[Extracted page text data]
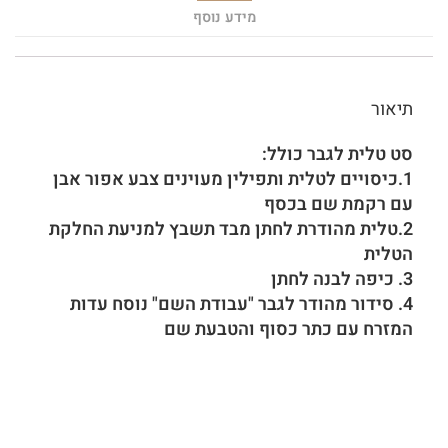
מידע נוסף
תיאור
סט טלית לגבר כולל:
1.כיסויים לטלית ותפילין מעוינים צבע אפור אבן
עם רקמת שם בכסף
2.טלית מהודרת לחתן מבד תשבץ למניעת החלקת
הטלית
3. כיפה לבנה לחתן
4. סידור מהודר לגבר "עבודת השם" נוסח עדות
המזרח עם כתר כסוף והטבעת שם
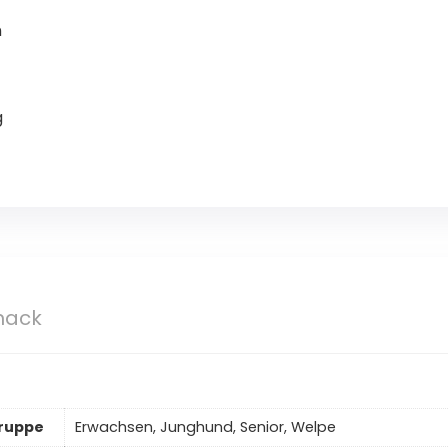
n
g
nack
grup­pe
Erwachsen, Junghund, Senior, Welpe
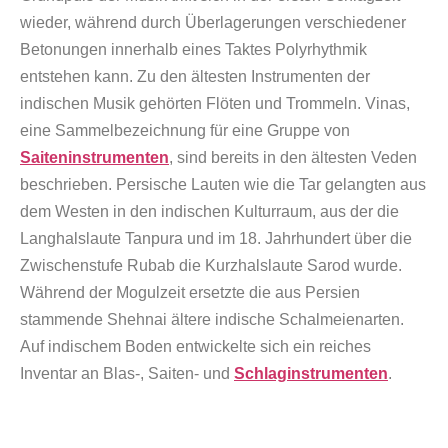
wieder, während durch Überlagerungen verschiedener
Betonungen innerhalb eines Taktes Polyrhythmik
entstehen kann. Zu den ältesten Instrumenten der
indischen Musik gehörten Flöten und Trommeln. Vinas,
eine Sammelbezeichnung für eine Gruppe von
Saiteninstrumenten
, sind bereits in den ältesten Veden
beschrieben. Persische Lauten wie die Tar gelangten aus
dem Westen in den indischen Kulturraum, aus der die
Langhalslaute Tanpura und im 18. Jahrhundert über die
Zwischenstufe Rubab die Kurzhalslaute Sarod wurde.
Während der Mogulzeit ersetzte die aus Persien
stammende Shehnai ältere indische Schalmeienarten.
Auf indischem Boden entwickelte sich ein reiches
Inventar an Blas-, Saiten- und
Schlaginstrumenten
.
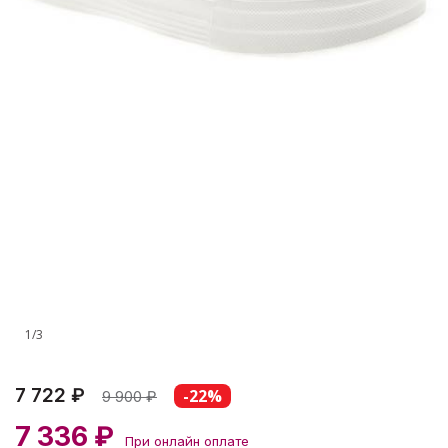
1
/
3
7 722 ₽
-22%
9 900
₽
7 336 ₽
При онлайн оплате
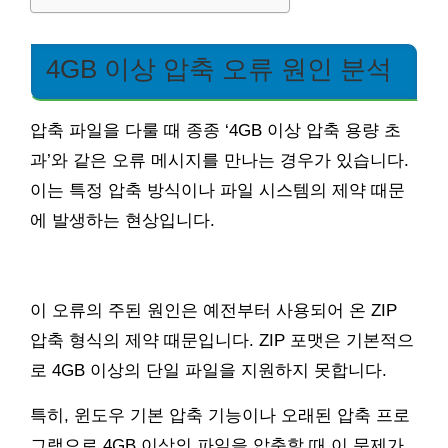
4GB 이상 압축 오류 원인 분석
압축 파일을 다룰 때 종종 ‘4GB 이상 압축 용량 초
과’와 같은 오류 메시지를 만나는 경우가 있습니다.
이는 특정 압축 방식이나 파일 시스템의 제약 때문
에 발생하는 현상입니다.
이 오류의 주된 원인은 예전부터 사용되어 온 ZIP
압축 형식의 제약 때문입니다. ZIP 포맷은 기본적으
로 4GB 이상의 단일 파일을 지원하지 못합니다.
특히, 윈도우 기본 압축 기능이나 오래된 압축 프로
그램으로 4GB 이상의 파일을 압축할 때 이 문제가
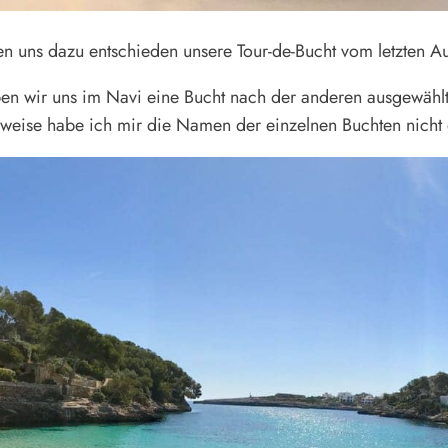
en uns dazu entschieden unsere Tour-de-Bucht vom letzten Auf
en wir uns im Navi eine Bucht nach der anderen ausgewählt
ise habe ich mir die Namen der einzelnen Buchten nicht 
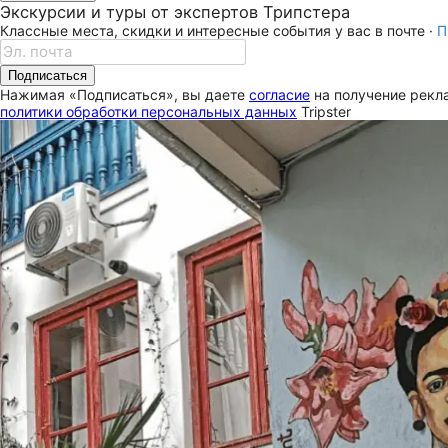
Экскурсии и туры от экспертов Трипстера
Классные места, скидки и интересные события у вас в почте ·
П
Подписаться
Нажимая «Подписаться», вы даете
согласие
на получение рекла
политики обработки персональных данных
Tripster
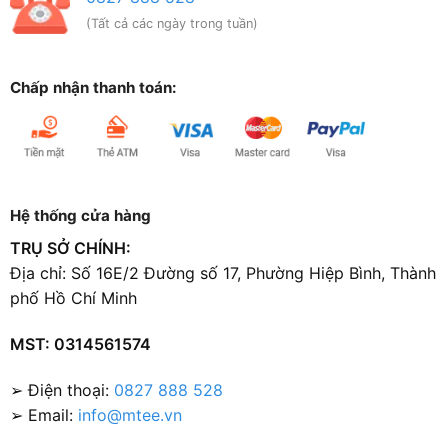
(Tất cả các ngày trong tuần)
Chấp nhận thanh toán:
Hệ thống cửa hàng
TRỤ SỞ CHÍNH:
Địa chỉ: Số 16E/2 Đường số 17, Phường Hiệp Bình, Thành
phố Hồ Chí Minh
MST: 0314561574
➢ Điện thoại:
0827 888 528
➢ Email:
info@mtee.vn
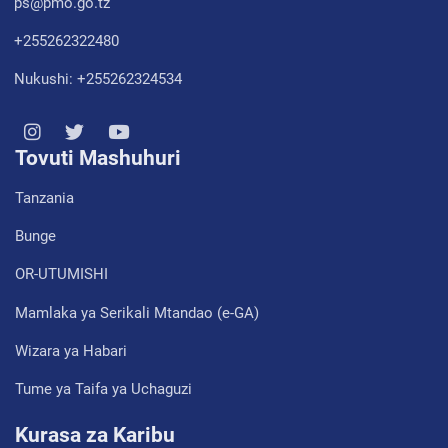
ps@pmo.go.tz
+255262322480
Nukushi: +255262324534
Tovuti Mashuhuri
Tanzania
Bunge
OR-UTUMISHI
Mamlaka ya Serikali Mtandao (e-GA)
Wizara ya Habari
Tume ya Taifa ya Uchaguzi
Kurasa za Karibu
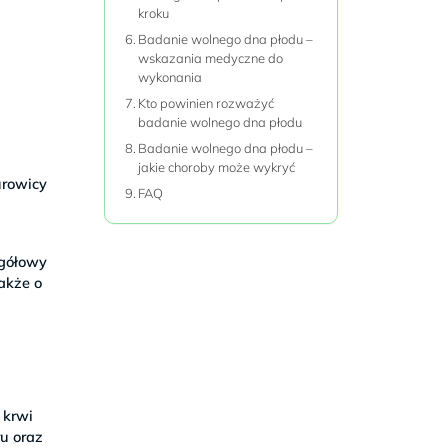
kroku
Badanie wolnego dna płodu –
wskazania medyczne do
wykonania
Kto powinien rozważyć
badanie wolnego dna płodu
Badanie wolnego dna płodu –
jakie choroby może wykryć
urowicy
FAQ
egółowy
akże o
 krwi
ru oraz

[WHAT THE TASK ASKS] Each line of the data above needs to be retyped as it is, without any picture.

[TASK SOLUTION]
מידע נוסף
תיאור
סט טלית לגבר כולל:
1.כיסויים לטלית ותפילין מעוינים צבע אפור אבן
עם רקמת שם בכסף
2.טלית מהודרת לחתן מבד תשבץ למניעת החלקת
הטלית
3. כיפה לבנה לחתן
4. סידור מהודר לגבר "עבודת השם" נוסח עדות
המזרח עם כתר כסוף והטבעת שם
n
g
nack
grup­pe
Erwachsen, Junghund, Senior, Welpe
wieder, während durch Überlagerungen verschiedener
Betonungen innerhalb eines Taktes Polyrhythmik
entstehen kann. Zu den ältesten Instrumenten der
indischen Musik gehörten Flöten und Trommeln. Vinas,
eine Sammelbezeichnung für eine Gruppe von
Saiteninstrumenten
, sind bereits in den ältesten Veden
beschrieben. Persische Lauten wie die Tar gelangten aus
dem Westen in den indischen Kulturraum, aus der die
Langhalslaute Tanpura und im 18. Jahrhundert über die
Zwischenstufe Rubab die Kurzhalslaute Sarod wurde.
Während der Mogulzeit ersetzte die aus Persien
stammende Shehnai ältere indische Schalmeienarten.
Auf indischem Boden entwickelte sich ein reiches
Inventar an Blas-, Saiten- und
Schlaginstrumenten
.
1
/
3
7 722 ₽
-22%
9 900
₽
7 336 ₽
При онлайн оплате
4GB 이상 압축 오류 원인 분석
압축 파일을 다룰 때 종종 ‘4GB 이상 압축 용량 초
과’와 같은 오류 메시지를 만나는 경우가 있습니다.
이는 특정 압축 방식이나 파일 시스템의 제약 때문
에 발생하는 현상입니다.
이 오류의 주된 원인은 예전부터 사용되어 온 ZIP
압축 형식의 제약 때문입니다. ZIP 포맷은 기본적으
로 4GB 이상의 단일 파일을 지원하지 못합니다.
특히, 윈도우 기본 압축 기능이나 오래된 압축 프로
그램으로 4GB 이상의 파일을 압축할 때 이 문제가
en uns dazu entschieden unsere Tour-de-Bucht vom letzten Auf
en wir uns im Navi eine Bucht nach der anderen ausgewählt
ise habe ich mir die Namen der einzelnen Buchten nicht 
Экскурсии и туры от экспертов Трипстера
Классные места, скидки и интересные события у вас в почте ·
П
Подписаться
Нажимая «Подписаться», вы даете
согласие
на получение рекла
политики обработки персональных данных
Tripster
(Tất cả các ngày trong tuần)
Chấp nhận thanh toán:
Hệ thống cửa hàng
TRỤ SỞ CHÍNH:
Địa chỉ: Số 16E/2 Đường số 17, Phường Hiệp Bình, Thành
phố Hồ Chí Minh
MST: 0314561574
➢ Điện thoại:
0827 888 528
➢ Email:
info@mtee.vn
ps@pmo.go.tz
+255262322480
Nukushi: +255262324534
Tovuti Mashuhuri
Tanzania
Bunge
OR-UTUMISHI
Mamlaka ya Serikali Mtandao (e-GA)
Wizara ya Habari
Tume ya Taifa ya Uchaguzi
Kurasa za Karibu
kroku
Badanie wolnego dna płodu –
wskazania medyczne do
wykonania
Kto powinien rozważyć
badanie wolnego dna płodu
Badanie wolnego dna płodu –
jakie choroby może wykryć
urowicy
FAQ
egółowy
akże o
 krwi
ru oraz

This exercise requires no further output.